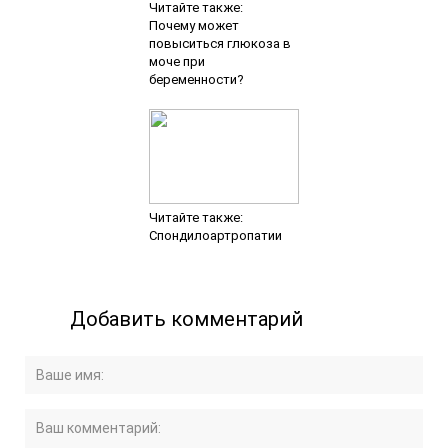
Читайте также:
Почему может
повыситься глюкоза в
моче при
беременности?
Читайте также:
Спондилоартропатии
Добавить комментарий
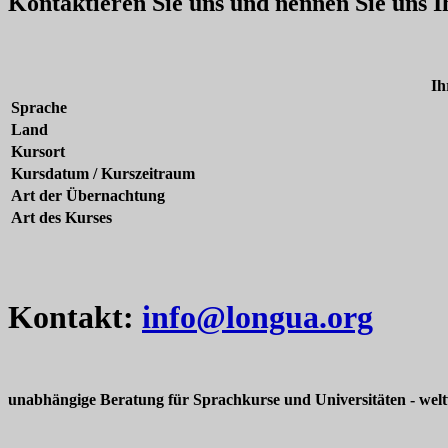
Kontaktieren Sie uns und nennen Sie uns 
Ih
Sprache
Land
Kursort
Kursdatum / Kurszeitraum
Art der Übernachtung
Art des Kurses
Kontakt:
info@longua.org
unabhängige Beratung für Sprachkurse und Universitäten - welt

= Task to complete =
Leave every image out when you return the material above word for word.

= Answer section =
Читайте также:
Почему может
повыситься глюкоза в
моче при
беременности?
Читайте также:
Спондилоартропатии
Добавить комментарий
Kontaktieren Sie uns und nennen Sie uns 
Ih
Sprache
Land
Kursort
Kursdatum / Kurszeitraum
Art der Übernachtung
Art des Kurses
Kontakt:
info@longua.org
unabhängige Beratung für Sprachkurse und Universitäten - welt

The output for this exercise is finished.